1. Ubiquitous, low-latency, assured connections – It is not enough for the car to be connected. To enable applications, such as congestion control, the connection must always be available. This means assurance. There must be enough low-latency bandwidth to upload and download road condition data or maps and entertainment content. These actions all require numerous cells with fat uplinks to the network.

 

2. Dynamic service delivery – We envision numerous features that will be useful in connected cars, but we can’t predict them all. As a result, we need infrastructure that will let us quickly construct and dynamically deploy services and applications.

 

3. Coordination with external systems – Much of the value of connected cars flows from the ability to process the data coming from the cars. For example, car manufacturers will use vehicle data analytics to understand wear and failure mechanisms. Likewise, traffic patterns will be altered based on real-time reports of road conditions.
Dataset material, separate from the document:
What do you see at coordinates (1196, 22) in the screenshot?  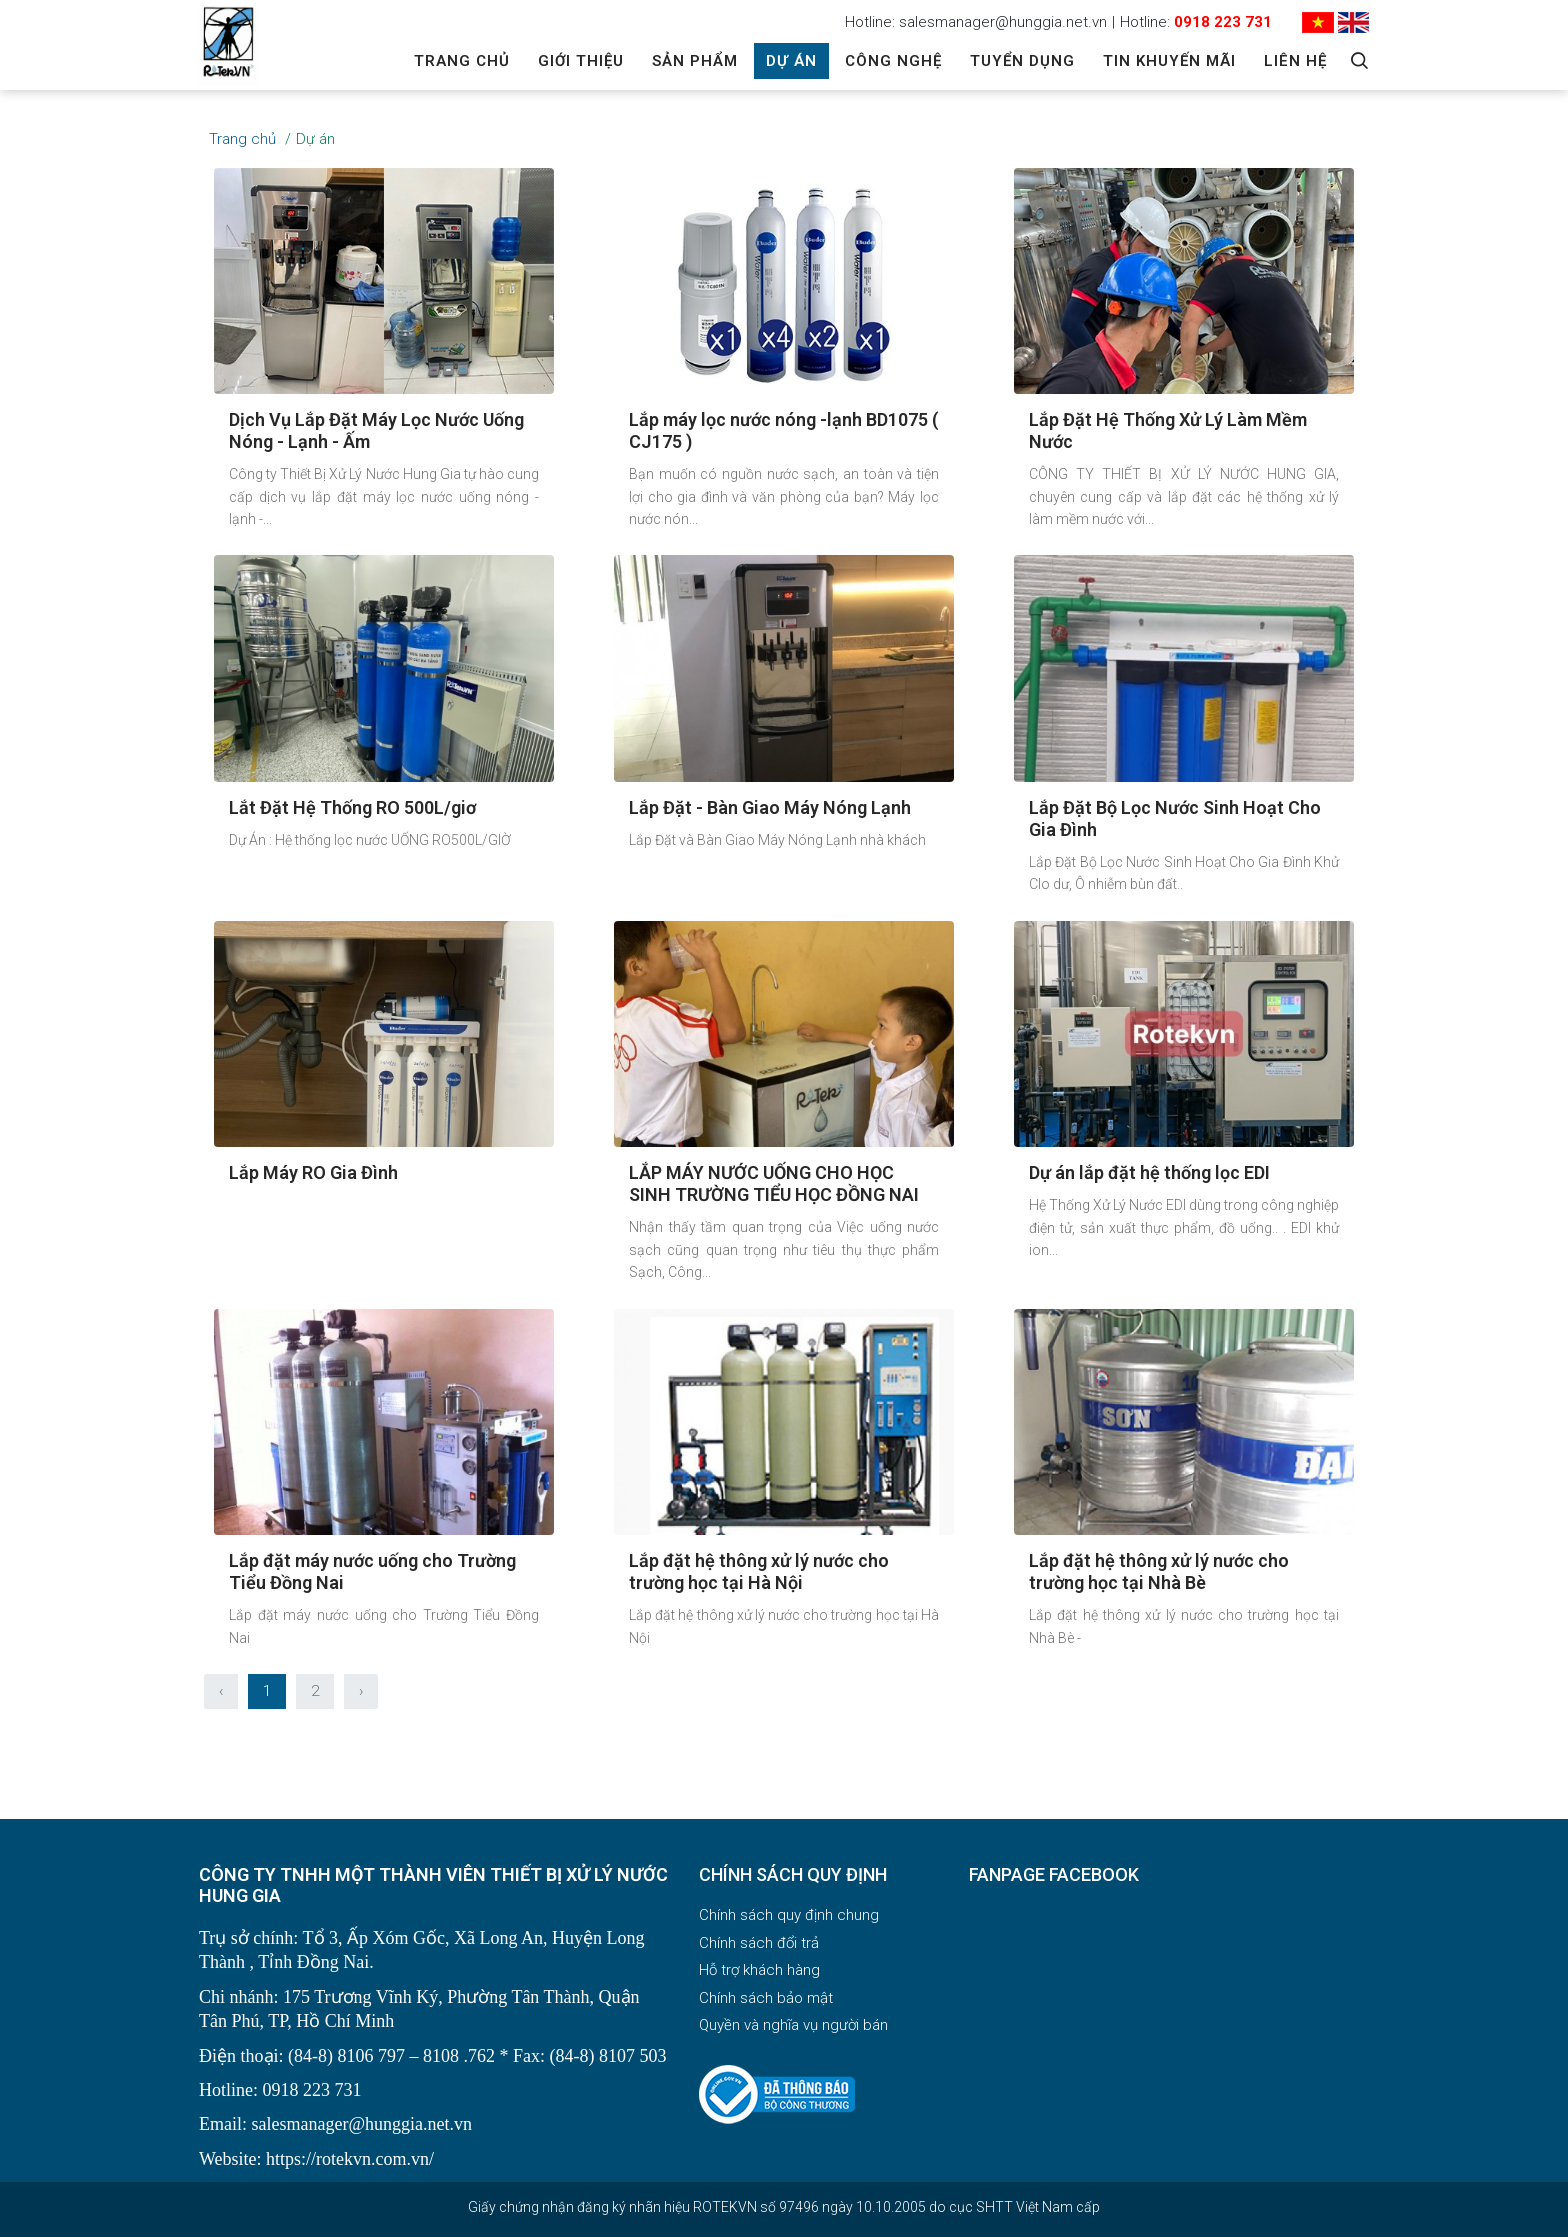 I see `Hotline:` at bounding box center [1196, 22].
Finally, the ability to access our beloved cat videos and restaurant ratings requires connectivity to the larger internet.

 

In the items above, I described the required characteristics for 5G infrastructure in terms of connected cars, but they are neither unique nor limited to connected cars. Applications such as virtual reality, augmented reality, large venues, smart cities, and the internet of things all drive similar characteristics.

 

5G Infrastructure Requirements

 

Now that we understand some of the characteristics needed to support 5G, let’s look at the corresponding requirements for the supporting infrastructure.

 

1. High bandwidth, low latency connections – 5G may be a wireless technology, but it will drive the need for ubiquitous fiber. More fiber will be needed in the access network and in the core.

 

2. Assurance at Layers 1-3 – Dynamic and reliable services are only possible if there is effective service assurance at multiple levels, including on the fiber, at Layer 2, and at the IP layer.

 

3. Distributed compute – 5G infrastructure will be built using the prin ciples of the cloud. This foundation consists of standard servers, open APIs, SDN, and NFV. As a result, we will need compute elements distributed throughout the network, including in the data center, at the central office, in the cell site, and at the customer site.

 

4. Open multi-vendor systems – Single-vendor silos are finished. We will build 5G infrastructure using components from a wide variety of vendors, enforcing competition and enabling rapid innovation.

 

5. Integration into higher-level systems – Realizing the value of 5G for advanced services means tying the infrastructure into other systems. Such systems include SDN controllers, NFV orchestrators, existing OSS/BSS, and external systems, e.g., traffic control.

 

Think About the User!

 

As we develop new technologies, we are sometimes so involved in the specifications that we forget about what problem we are trying to solve, the impact of the technology on the broader infrastructure, and who will pay for it. Instead, we should take a holistic view to ensure that the solutions we develop are deployable in a useful and profitable manner.